The top five US banks (XLF) reported their fourth-quarter results last week. Since the results, the stocks have been showing a strong uptrend. Bank of America (BAC) and Goldman Sachs (GS) outperformed analysts’ estimates, which drove their stocks higher. Citigroup (C) and Wells Fargo (WFC) reported mixed results. JPMorgan Chase (JPM) reported weaker-than-expected fourth-quarter results.
Most of the banks are expected to benefit from growth in the net interest income due to higher loans and deposits, which is driving their stocks higher. Operating leverage and share repurchases will likely support the bottom-line growth.
These banks are trading at low valuation multiples, which makes them an attractive bet. Citigroup, Goldman Sachs, Wells Fargo, Bank of America, and JPMorgan Chase are trading at forward PE ratios of 8.4x, 8.2x, 10.1x, 10.2x, and 10.5x, respectively. They offer current dividend yields of 2.9%, 1.6%, 3.5%, 2.1%, and 3.1%, respectively.

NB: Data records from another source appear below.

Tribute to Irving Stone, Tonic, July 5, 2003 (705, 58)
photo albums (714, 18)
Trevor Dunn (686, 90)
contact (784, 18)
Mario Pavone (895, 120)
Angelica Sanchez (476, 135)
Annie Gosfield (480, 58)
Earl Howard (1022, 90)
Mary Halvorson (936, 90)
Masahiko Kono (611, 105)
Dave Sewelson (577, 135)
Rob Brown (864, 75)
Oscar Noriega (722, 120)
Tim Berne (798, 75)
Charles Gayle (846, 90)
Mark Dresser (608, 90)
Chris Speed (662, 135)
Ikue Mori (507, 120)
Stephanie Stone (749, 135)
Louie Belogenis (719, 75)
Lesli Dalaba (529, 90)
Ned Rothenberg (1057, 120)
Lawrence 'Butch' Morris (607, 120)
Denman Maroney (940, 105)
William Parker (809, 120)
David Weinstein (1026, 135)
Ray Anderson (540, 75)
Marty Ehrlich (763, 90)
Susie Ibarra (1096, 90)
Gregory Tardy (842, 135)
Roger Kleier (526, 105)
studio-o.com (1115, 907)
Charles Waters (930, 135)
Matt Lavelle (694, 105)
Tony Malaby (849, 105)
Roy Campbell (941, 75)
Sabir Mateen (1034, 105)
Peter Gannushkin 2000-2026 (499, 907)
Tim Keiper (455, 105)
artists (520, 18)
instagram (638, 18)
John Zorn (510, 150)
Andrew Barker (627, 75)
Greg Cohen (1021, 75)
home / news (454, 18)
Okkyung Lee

Among the top five banks, Citigroup, Bank of America, and JPMorgan Chase are expected to maintain the strong momentum in 2019 even in the absence of a rate hike. Goldman Sachs had an impressive performance in the fourth quarter. However, analysts expect the top line to remain weak in upcoming quarters. Also, the 1MDB scandal could hurt the bank. Wells Fargo’s revenues are expected to decline in upcoming quarters due to the slowdown in loans.
Strong start in 2019
For the top five banks, the stocks have been strong in 2019. The stocks have outperformed the broader markets (SPX). Citigroup, Goldman Sachs, and Bank of America shares have risen 21.2%, 21.2%, and 18.9%, respectively. Wells Fargo and JPMorgan Chase stocks have risen 8.5% and 7.1%, respectively. So far, the S&P 500 has risen 6.5% in 2019.